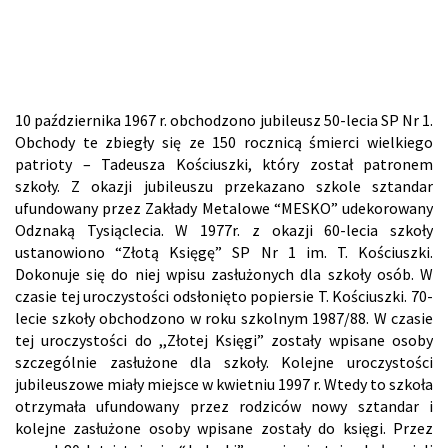
10 października 1967 r. obchodzono jubileusz 50-lecia SP Nr 1.
Obchody te zbiegły się ze 150 rocznicą śmierci wielkiego
patrioty – Tadeusza Kościuszki, który został patronem
szkoły. Z okazji jubileuszu przekazano szkole sztandar
ufundowany przez Zakłady Metalowe “MESKO” udekorowany
Odznaką Tysiąclecia. W 1977r. z okazji 60-lecia szkoły
ustanowiono “Złotą Księgę” SP Nr 1 im. T. Kościuszki.
Dokonuje się do niej wpisu zasłużonych dla szkoły osób. W
czasie tej uroczystości odsłonięto popiersie T. Kościuszki. 70-
lecie szkoły obchodzono w roku szkolnym 1987/88. W czasie
tej uroczystości do ,,Złotej Księgi” zostały wpisane osoby
szczególnie zasłużone dla szkoły. Kolejne uroczystości
jubileuszowe miały miejsce w kwietniu 1997 r. Wtedy to szkoła
otrzymała ufundowany przez rodziców nowy sztandar i
kolejne zasłużone osoby wpisane zostały do księgi. Przez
· · ·
#### Exercise:
Pictures are not part of the copy. Return every record exactly.

#### Answer to the exercise:
10 października 1967 r. obchodzono jubileusz 50-lecia SP Nr 1.
Obchody te zbiegły się ze 150 rocznicą śmierci wielkiego
patrioty – Tadeusza Kościuszki, który został patronem
szkoły. Z okazji jubileuszu przekazano szkole sztandar
ufundowany przez Zakłady Metalowe “MESKO” udekorowany
Odznaką Tysiąclecia. W 1977r. z okazji 60-lecia szkoły
ustanowiono “Złotą Księgę” SP Nr 1 im. T. Kościuszki.
Dokonuje się do niej wpisu zasłużonych dla szkoły osób. W
czasie tej uroczystości odsłonięto popiersie T. Kościuszki. 70-
lecie szkoły obchodzono w roku szkolnym 1987/88. W czasie
tej uroczystości do ,,Złotej Księgi” zostały wpisane osoby
szczególnie zasłużone dla szkoły. Kolejne uroczystości
jubileuszowe miały miejsce w kwietniu 1997 r. Wtedy to szkoła
otrzymała ufundowany przez rodziców nowy sztandar i
kolejne zasłużone osoby wpisane zostały do księgi. Przez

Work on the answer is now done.